In the second quarter of 2005, on the other hand, the
primary sectors did particularly badly: agriculture grew only 2 per cent, and
mining only 3.2 per cent. Services did slightly better. It was manufacturing
that stole the show, as its growth rate rose from 7.9 to 11.3 per cent. For the
first time since the early 1990s, when the Prime Minister engineered the last
boom, industry is showing serious, sustained growth. It may still be too early
to shake off manufacturing pessimism, for we are still far behind China; but it
is becoming more difficult to sustain despair, that we can never become a great
manufacturing nation.
Still, it has been true through the NDA years, and it
still continues to be true, that services are growing faster than industry.
Since industrial consumption in India continues to be abysmally low, it is
reasonable to assert that the inferior performance of manufacturing is due to
man-made obstructions – to the administrative and fiscal hurdles to the setting
up and running of industrial enterprises.
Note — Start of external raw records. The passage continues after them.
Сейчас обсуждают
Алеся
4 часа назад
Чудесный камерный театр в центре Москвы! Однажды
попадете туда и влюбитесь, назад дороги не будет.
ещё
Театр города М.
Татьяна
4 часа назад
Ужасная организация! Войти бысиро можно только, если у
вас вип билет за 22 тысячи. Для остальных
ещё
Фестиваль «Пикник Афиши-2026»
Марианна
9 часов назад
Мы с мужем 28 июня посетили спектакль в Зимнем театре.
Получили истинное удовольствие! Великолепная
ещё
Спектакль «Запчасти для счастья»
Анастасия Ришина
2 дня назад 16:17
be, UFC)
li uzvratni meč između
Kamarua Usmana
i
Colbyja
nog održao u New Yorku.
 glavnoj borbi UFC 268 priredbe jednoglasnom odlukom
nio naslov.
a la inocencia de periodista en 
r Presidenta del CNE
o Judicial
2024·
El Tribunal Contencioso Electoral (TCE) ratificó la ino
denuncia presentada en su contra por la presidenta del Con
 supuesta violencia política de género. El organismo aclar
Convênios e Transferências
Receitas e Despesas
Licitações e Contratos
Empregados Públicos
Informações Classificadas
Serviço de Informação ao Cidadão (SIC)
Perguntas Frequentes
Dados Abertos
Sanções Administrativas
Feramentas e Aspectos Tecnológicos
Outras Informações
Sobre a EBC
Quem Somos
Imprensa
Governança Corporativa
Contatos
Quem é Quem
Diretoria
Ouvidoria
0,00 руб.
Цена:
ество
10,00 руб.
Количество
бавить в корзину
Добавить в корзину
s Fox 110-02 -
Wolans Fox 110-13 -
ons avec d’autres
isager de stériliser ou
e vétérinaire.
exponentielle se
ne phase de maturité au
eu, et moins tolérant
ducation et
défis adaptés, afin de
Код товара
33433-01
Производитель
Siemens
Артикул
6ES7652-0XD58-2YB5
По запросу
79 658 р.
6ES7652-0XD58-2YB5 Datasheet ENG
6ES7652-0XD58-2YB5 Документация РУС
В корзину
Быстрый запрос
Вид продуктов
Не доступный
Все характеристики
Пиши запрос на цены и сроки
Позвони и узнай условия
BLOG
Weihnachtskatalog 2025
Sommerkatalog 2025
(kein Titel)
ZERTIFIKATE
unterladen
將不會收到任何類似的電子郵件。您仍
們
Of these there are many, relating to land, labour, capital
and foreign trade. But if there is one area in which Chinese practices are
unquestionably superior, it is in respect of labour legislation. Unfortunately,
it is inconceivable that this government, propped up by the Left as it is, can
make matters better. But it is extremely important that it should not make them
worse.
In particular, its proposal to increase retrenchment
compensation from 15 to 45 days for every year of service, and at the same time
to raise the small industry ceiling from 100 to 300 workers, is ill conceived.
In a country where industrial jobs are prized and those employed in industry
constitute a labour aristocracy, it is unrealistic to expect the government to
introduce hire-and-fire. But it would be a mistake to increase retrenchment
compensation unless the government simultaneously removes all controls on
retrenchment – in particular, the obligation to get permission of the State
government in question, which is routinely refused. An industrial job is a
jagir, and a worker can expect to get a price for it if he gives it up. But it
should be a market price, voluntarily agreed between the worker and the
employer; there should be no floor of 45 days’ wages to it. And as long as the
two voluntarily agree, the government should not interfere in the agreement,
which is of mutual benefit. At most it may insist that any agreement between
the two should be reported to a state authority and that it should have a right
to satisfy itself about the bona fides. Such a provision would be an advance on
the present practice, studiously ignored by the government, wherein employers
routinely declare a lockout and starve out workers until they submit.